First, let me clarify one thing. I mistakenly said that ICMP replies are coming back on the router when pinging from an internal address - they don’t. MT’s Torch is showing some confusing info. Getting a dump and analyzing that showed this clearly. The remote host sends (or tries to send) them, but they’re not forwarded to the router. The same happens with starting the ping on the remote side, Echo Requests are not coming in. However, I can see neighbor solicitation messages and the solicited-node multicast address from the ISP router that go unanswered.
I noticed another weirdness. I temporarily added an address from the internal prefix to the public VLAN interface. It’s pingable, per usual. Then I moved it to a host behind the internal VLAN interface (VLAN 2). It kept working, and is repeatable. I reset the client’s IPv6 stack and also that of the router and it kept working. It probably means that a neighbor entry got added to the upstream router and until that expires, the configured address works. I verified that I can indeed access the internal host (can ping, ssh, etc). In this case, neighbor solicitation messages get answered properly when the address is added to the public VLAN interface. This is less of a surprise as the router is always accessible when I add ny address from the /48 on the public interface.

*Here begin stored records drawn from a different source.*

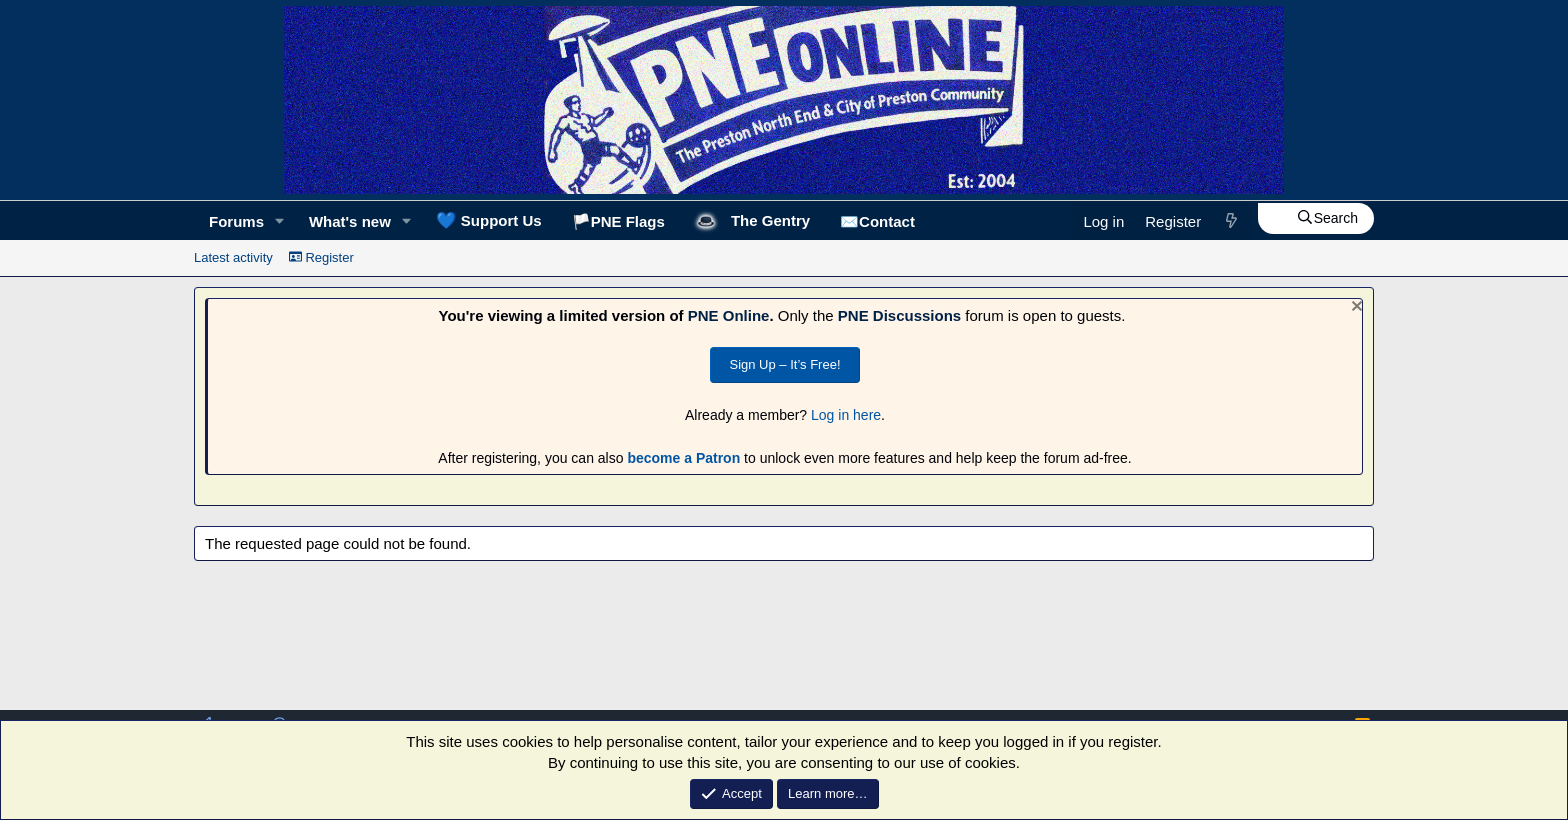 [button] (280, 221)
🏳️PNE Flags (618, 221)
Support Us (489, 220)
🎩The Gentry (752, 221)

So it seems to me that ROS indeed has a bug. BTW: “a bug that requires 10 specific conditions to be met simultaneously in order to show up” – it made me smirk but it’s just inter-vlan IPv6 routing, nothing special. You can see the exact setup in my latest export that I previously attached. About 5-6 lines of commands that are important.
Another bit: I asked the ISP to change how the /48 is routed. They changed it so they provide a /127 address, one for them and one for us. I configured one on our router, they configured the other on theirs. The address is independent of the /48 that it routes. The old method (using an address from the first /64 and routing through PREFIX::1/64) still works. It didn’t fix anything, sadly.
I’m ready to send a bug report and a supout, unless you maybe have any more idea to try…
In @kobuki’s configuration there’s an error in LAN interface setting: IPv6 addresses are set without prefix length, they should have /64 included. Without it, it’s taken to be /128 (just like in IPv4 it’s assumed to be /32).
?
However, I can’t imagine how this difference should be related, given that you can ping the router itself from both sides (VLAN 10 and VLAN 2), so the IPv6 packets clearly do pass through the trunk port to/from the bridge freely in both directions via both VLANs. The issue only occurs when the router has to receive the packet on one VLAN interface and forward it via the other one.